PEABODY — Gene Sauers wasn’t expecting to talk publicly on Monday morning at Salem Country Club. It threw him for a little bit of a loop.
“Y’all are so quiet,” he said to the room of a few dozen representatives from the media and the US Golf Association. “I’d rather be hitting golf balls out in front of a million people than up here talking.”
Sauers, 54, is not your ordinary defending champion of the US Senior Open. Not many people in the room Monday morning knew his story, and Sauers is still getting used to telling it.

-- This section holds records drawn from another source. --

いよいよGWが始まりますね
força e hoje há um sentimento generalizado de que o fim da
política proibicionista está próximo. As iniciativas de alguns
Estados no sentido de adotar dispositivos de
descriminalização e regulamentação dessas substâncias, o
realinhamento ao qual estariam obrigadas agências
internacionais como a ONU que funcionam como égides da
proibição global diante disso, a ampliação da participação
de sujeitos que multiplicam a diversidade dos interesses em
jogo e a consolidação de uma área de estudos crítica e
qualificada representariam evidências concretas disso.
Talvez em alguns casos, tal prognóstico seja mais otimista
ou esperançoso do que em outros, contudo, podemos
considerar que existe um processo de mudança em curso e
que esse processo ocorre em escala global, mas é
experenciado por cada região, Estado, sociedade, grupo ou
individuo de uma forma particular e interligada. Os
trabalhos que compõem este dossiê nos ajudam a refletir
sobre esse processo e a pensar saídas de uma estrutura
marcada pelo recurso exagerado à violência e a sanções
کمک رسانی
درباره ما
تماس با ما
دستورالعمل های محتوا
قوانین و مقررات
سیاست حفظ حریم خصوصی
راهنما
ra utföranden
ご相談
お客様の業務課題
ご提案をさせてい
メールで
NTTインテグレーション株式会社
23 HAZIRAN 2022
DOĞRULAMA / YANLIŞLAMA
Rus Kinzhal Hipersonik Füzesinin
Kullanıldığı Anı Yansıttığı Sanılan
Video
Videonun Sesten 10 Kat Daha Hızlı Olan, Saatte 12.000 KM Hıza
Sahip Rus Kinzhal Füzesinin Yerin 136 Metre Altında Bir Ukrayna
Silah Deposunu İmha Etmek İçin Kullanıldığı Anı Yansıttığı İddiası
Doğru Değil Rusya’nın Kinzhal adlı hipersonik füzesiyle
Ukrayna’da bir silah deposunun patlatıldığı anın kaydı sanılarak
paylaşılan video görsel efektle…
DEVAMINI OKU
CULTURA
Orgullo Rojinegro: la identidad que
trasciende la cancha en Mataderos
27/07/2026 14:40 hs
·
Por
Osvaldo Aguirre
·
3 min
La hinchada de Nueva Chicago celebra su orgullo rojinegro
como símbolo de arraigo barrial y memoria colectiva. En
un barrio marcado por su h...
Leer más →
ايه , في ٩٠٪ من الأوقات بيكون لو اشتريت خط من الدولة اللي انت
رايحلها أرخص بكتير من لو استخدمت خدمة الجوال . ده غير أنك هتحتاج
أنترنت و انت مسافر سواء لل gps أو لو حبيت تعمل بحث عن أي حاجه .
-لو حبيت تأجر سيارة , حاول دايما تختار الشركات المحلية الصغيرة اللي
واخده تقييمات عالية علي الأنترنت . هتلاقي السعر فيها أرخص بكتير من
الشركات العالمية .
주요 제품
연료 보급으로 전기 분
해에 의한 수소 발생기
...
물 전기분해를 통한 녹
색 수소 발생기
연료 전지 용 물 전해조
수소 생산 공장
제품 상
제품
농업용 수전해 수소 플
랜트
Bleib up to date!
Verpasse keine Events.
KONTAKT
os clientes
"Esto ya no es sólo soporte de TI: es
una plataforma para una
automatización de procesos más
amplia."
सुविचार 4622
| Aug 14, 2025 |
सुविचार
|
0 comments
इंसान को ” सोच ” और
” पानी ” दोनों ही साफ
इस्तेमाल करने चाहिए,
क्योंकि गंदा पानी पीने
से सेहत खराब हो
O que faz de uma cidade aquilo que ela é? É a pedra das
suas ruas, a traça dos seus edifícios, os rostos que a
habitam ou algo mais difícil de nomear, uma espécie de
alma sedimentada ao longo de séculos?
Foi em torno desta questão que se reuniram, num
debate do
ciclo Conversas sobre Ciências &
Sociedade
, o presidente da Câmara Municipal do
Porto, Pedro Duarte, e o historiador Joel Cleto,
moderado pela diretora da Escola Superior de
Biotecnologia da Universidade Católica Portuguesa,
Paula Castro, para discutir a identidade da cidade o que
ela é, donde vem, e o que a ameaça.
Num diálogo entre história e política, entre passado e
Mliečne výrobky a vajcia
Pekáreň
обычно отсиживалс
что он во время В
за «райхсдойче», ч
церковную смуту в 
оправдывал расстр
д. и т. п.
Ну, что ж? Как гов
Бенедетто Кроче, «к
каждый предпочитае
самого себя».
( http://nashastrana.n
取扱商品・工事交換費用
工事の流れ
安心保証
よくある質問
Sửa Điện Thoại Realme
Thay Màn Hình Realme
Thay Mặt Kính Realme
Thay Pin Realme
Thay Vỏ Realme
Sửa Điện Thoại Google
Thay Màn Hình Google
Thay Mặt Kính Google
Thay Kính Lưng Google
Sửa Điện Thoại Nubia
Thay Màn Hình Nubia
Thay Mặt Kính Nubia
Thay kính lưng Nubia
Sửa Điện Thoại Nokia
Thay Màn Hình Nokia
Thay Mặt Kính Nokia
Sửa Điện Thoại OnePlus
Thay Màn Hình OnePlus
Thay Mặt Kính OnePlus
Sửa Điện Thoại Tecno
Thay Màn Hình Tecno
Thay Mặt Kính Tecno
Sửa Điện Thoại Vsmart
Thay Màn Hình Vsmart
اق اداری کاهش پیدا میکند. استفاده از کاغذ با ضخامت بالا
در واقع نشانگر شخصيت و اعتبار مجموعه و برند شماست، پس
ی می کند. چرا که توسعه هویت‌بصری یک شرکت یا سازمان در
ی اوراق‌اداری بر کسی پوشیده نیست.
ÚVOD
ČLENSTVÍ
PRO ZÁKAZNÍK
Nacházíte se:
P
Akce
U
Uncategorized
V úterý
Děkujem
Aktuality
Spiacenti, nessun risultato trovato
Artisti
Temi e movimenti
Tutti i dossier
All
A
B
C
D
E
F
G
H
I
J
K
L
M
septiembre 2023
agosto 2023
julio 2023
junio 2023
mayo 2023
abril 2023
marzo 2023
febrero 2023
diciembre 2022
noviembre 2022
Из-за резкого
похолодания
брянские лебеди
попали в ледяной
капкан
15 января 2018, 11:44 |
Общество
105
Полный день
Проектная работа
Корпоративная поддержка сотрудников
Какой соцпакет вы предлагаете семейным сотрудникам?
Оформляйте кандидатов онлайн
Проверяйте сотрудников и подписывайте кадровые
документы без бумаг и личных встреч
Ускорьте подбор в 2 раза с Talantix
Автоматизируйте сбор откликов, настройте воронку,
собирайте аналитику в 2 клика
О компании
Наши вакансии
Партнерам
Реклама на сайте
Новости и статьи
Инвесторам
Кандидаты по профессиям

Sauers, set to defend his title at this year’s US Senior Open, to be held June 29-July 2 at Salem Country Club, is just happy to be alive. In 2011 he was diagnosed with the rare Stevens-Johnson Syndrome, a rare skin condition that causes peeling, burning and, in the worst cases, can lead to high fevers, organ failure, and death.
Doctors originally misdiagnosed Sauers with rheumatoid arthritis, and he contracted Stevens-Johnson after being pumped full of the wrong medication for six to eight months.
“I ended up getting burned from the inside out — both arms and both legs,” said Sauers, a native of Savannah, Ga. “I couldn’t get off the couch, I couldn’t do anything – just burning. They treated me like a burn victim. I was pretty much tortured — a morphine pump, epidurals in my back. I don’t think the morphine worked.”
Sauers pulled through after being given just a 25 percent chance of survival. But Sauers found a positive through his horrifying ordeal. Half a decade earlier, Sauers had tired of professional golf. He won three tournaments on the PGA Tour and finished tied for second at the 2002 PGA Championship, but 20 years of traveling and struggling to make it were enough.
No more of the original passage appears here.